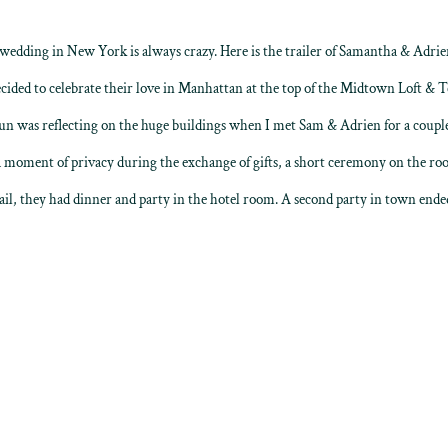
dding in New York is always crazy. Here is the trailer of Samantha & Adrien
ded to celebrate their love in Manhattan at the top of the Midtown Loft & T
n was reflecting on the huge buildings when I met Sam & Adrien for a couple’
 moment of privacy during the exchange of gifts, a short ceremony on the roof
ail, they had dinner and party in the hotel room. A second party in town ended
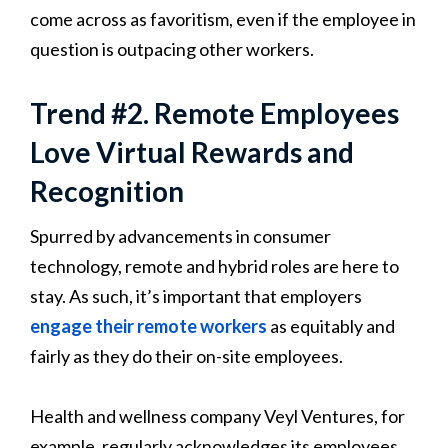
come across as favoritism, even if the employee in
question is outpacing other workers.
Trend #2. Remote Employees
Love Virtual Rewards and
Recognition
Spurred by advancements in consumer
technology, remote and hybrid roles are here to
stay. As such, it’s important that employers
engage their remote workers
as equitably and
fairly as they do their on-site employees.
Health and wellness company Veyl Ventures, for
example, regularly acknowledges its employees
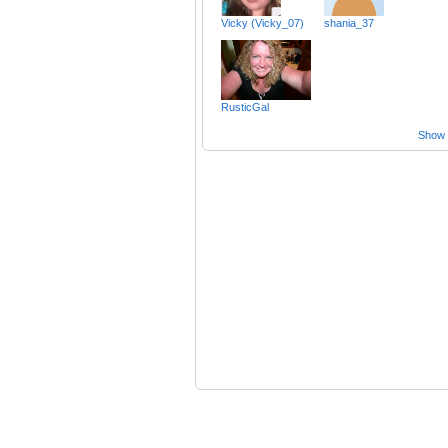
Vicky (Vicky_07)
shania_37
RusticGal
Show a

* * *

▶ _Description of the task_
Pull out every line of the entries that includes the word "their".

▶ _Exercise result_
ded to celebrate their love in Manhattan at the top of the Midtown Loft & T
engage their remote workers
fairly as they do their on-site employees.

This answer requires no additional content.